My mental health has deteriorated greatly in the past few years – whose has not, given the general shape of the world? – and I have been struggling a lot with a sense of feeling mentally crowded by too many unfinished projects, too much clutter, no personal space and nowhere quiet and vast to go. We are moving to the sea in 2023 for many reasons but my main one is for a sense of space and light.
I’ve struggled to find the creative spark through the last few years, and to physically sustain it with wonky wrists; being wrecked 2 out of every 7 days from medication side-effects; and balancing new ideas against the demands of keeping KNITSONIK LTD. going. However, in 2022, I caught a precious ember here and there. The glow has been fanned into flames by dear friends and time spent sharing phone-calls, walks, recipes, creative joy; by time spent playing and making music; by time beside the ocean. I’m struck by how little of my life ended up on here, but that is one of many things I hope to change in 2023 – starting with this rambling round-up of the year that’s been.
At the end of 2021 I found it immensely helpful to review the year. To look back at what I’d done, what I’d finished, what I’d read, what I’d knitted, what good things happened. I don’t know about you but at this dark and grey time of year and with everyone else’s glittering year end appraisals I can end up feeling quite bad and like I didn’t do enough and like everything I did manage to do was crap. But it’s always more than you think when you look at it all together – and it’s always better, too.

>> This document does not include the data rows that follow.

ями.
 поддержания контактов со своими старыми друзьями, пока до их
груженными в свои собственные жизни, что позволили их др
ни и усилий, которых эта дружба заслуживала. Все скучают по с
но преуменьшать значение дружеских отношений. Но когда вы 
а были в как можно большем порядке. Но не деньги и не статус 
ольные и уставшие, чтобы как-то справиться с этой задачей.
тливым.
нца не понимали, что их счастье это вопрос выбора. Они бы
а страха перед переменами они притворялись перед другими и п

How do you feel at the end of 2022? I feel hopeful. Words and phrases I might use for describing last year in my journal when I write in there later today include by the seaside; with friends; playing; baking good bread. I will remember it as a year of endlessly fussing over the new kitchen and fermenting stuff in it. As a year of doing my first full book design and producing dance music tracks. As a year of collaboration, online teaching, and managing to stay afloat with limited capacity.

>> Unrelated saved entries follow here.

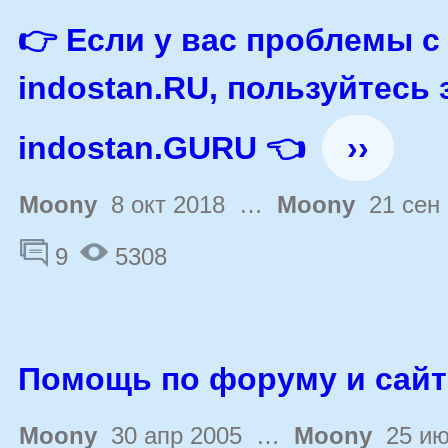
👉 Если у вас проблемы с
indostan.RU, пользуйтесь
indostan.GURU 👈
››
Moony
8 окт 2018 …
Moony
21 сен 
9
5308
Помощь по форуму и сайт
Moony
30 апр 2005 …
Moony
25 ию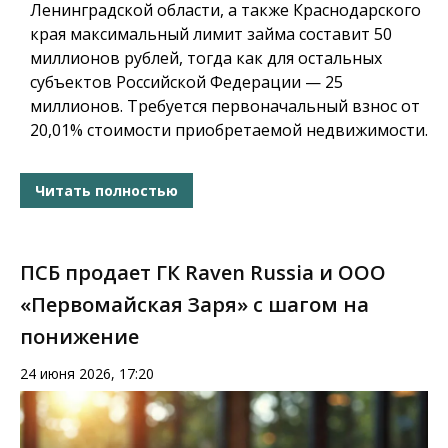
Ленинградской области, а также Краснодарского
края максимальный лимит займа составит 50
миллионов рублей, тогда как для остальных
субъектов Российской Федерации — 25
миллионов. Требуется первоначальный взнос от
20,01% стоимости приобретаемой недвижимости.
Читать полностью
ПСБ продает ГК Raven Russia и ООО
«Первомайская Заря» с шагом на
понижение
24 июня 2026, 17:20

As the year when we decided it was time to leave Reading and start a new life somewhere else, together, by the sea.
You are such an inspiration to me. Thank you for your wonderful essays here and on KDD. I wish you health and happiness in 2023. Karen Hoyer, Chicago.
Oh my! What a wonderful post!! It was so delightful to hear how rich, challenging, and clarifying your year was. The sea is calling.
What a full and inspiring year, of people, places, colours and emotions. Your recordings are great, too. I can relate to your thoughts on loss of focus – such a battle. I enjoyed your John Arbon talk this year – hope there may be more to come? Wishing you happy and productive times in 2023, perhaps in your new seaside location!
Oooh, Felix I have very much enjoyed reading this blog post to which many will surely relate, I definitely do and you put into words our sentiments so eloquently. I love the different words, emotions, and journey that you have been through. It’s very inspiring and encouraging indeed. I love the reasons that are taking you to the seaside. My heart is happy for you but my heart is also sad to know that you will no longer be a short drive away. I shall miss you so very much but I am cheering you on. Continue to be amazingly creative❤️❤️❤️
You have inspired me as I begin this new year with my own goals of decluttering. Not just of things, but also decluttering my mind. I am planning to organize my WIPS and UFOS. But even more important for me is to organize the writing I did in 2022. Before taking more classes, focused on writing poetry, I want to consider what I have done. I also feel the same about my fiber learning. Instead of jumping onto the next course, I could benefit from working through projects I started for some knitting classes. Thanks for being an inspiration and good luck with your move.